You're right. Good points. But to be fair, a solid trader would have been stopped out a few times before catching the bottom, rather than riding the loss down to the bottom. (Of course, one couldn't be all in.) So the total heat would have been much less than a thousand points.
Though it wasn't perfect, I appreciate the public call. I was curious as to how you arrived at your prediction, if you don't mind sharing. Thanks.
The call wasn't that original either. "the time to buy is when there's blood in the streets." Said by Baron Rothschild, in the 18th-century Many traders are aware of this saying as it applied during both Gulf Wars. I remember it well from 2003, i was short SPY in march 2003 and they rallied the markets as soon as the invasion started.
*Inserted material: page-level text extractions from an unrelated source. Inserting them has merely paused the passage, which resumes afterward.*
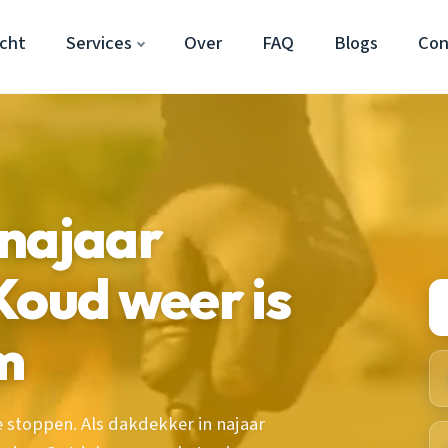
cht
Services
Over
FAQ
Blogs
Con
 najaar
Koud weer is
m
stoppen. Als dakdekker in najaar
The main problem with the call was the generic buy QQQ idea. QQQ was never a reliable way to play it imo. If one insists on trading US indexes, the SPX behaved rather well and the buying seemed to always occur from the same floor. But certainly it was a far better call then all the guys on trying to short the bottom at the time. I used the SPX as a rough indicator this year when we may see a wave of big buyers come in on everything. If I'm going long on a reversal trade I'm not going to go long the weakest sector. But OP can be congratulated for going against the crowd when negative sentiment was huge and many quality stocks got oversold.